*What the task requires*. In how many lines of the listing below does "Malasia" appear? Reply with the number only.

*Records*.

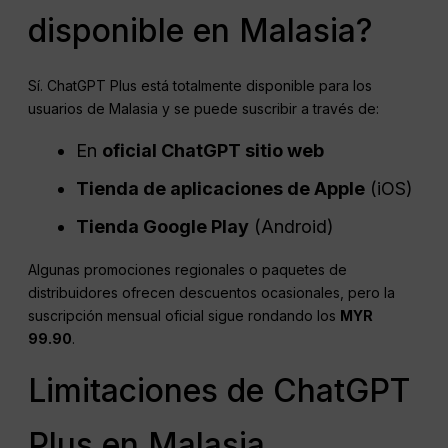
disponible en Malasia?
Sí. ChatGPT Plus está totalmente disponible para los
usuarios de Malasia y se puede suscribir a través de:
En
oficial
ChatGPT
sitio web
Tienda de aplicaciones de Apple
(iOS)
Tienda Google Play
(Android)
Algunas promociones regionales o paquetes de
distribuidores ofrecen descuentos ocasionales, pero la
suscripción mensual oficial sigue rondando los
MYR
99.90
.
Limitaciones de ChatGPT
Plus en Malasia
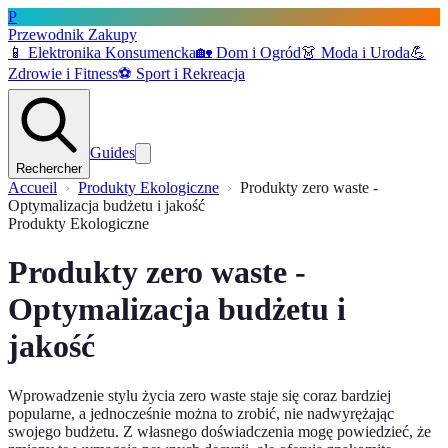
P
Przewodnik Zakupy
📱
Elektronika Konsumencka
🏡
Dom i Ogród
👗
Moda i Uroda
💪
Zdrowie i Fitness
⚽
Sport i Rekreacja
Guides
Rechercher
Accueil
Produkty Ekologiczne
Produkty zero waste -
Optymalizacja budżetu i jakość
Produkty Ekologiczne
Produkty zero waste -
Optymalizacja budżetu i
jakość
Wprowadzenie stylu życia zero waste staje się coraz bardziej
popularne, a jednocześnie można to zrobić, nie nadwyrężając
swojego budżetu. Z własnego doświadczenia mogę powiedzieć, że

*Solution below*. 3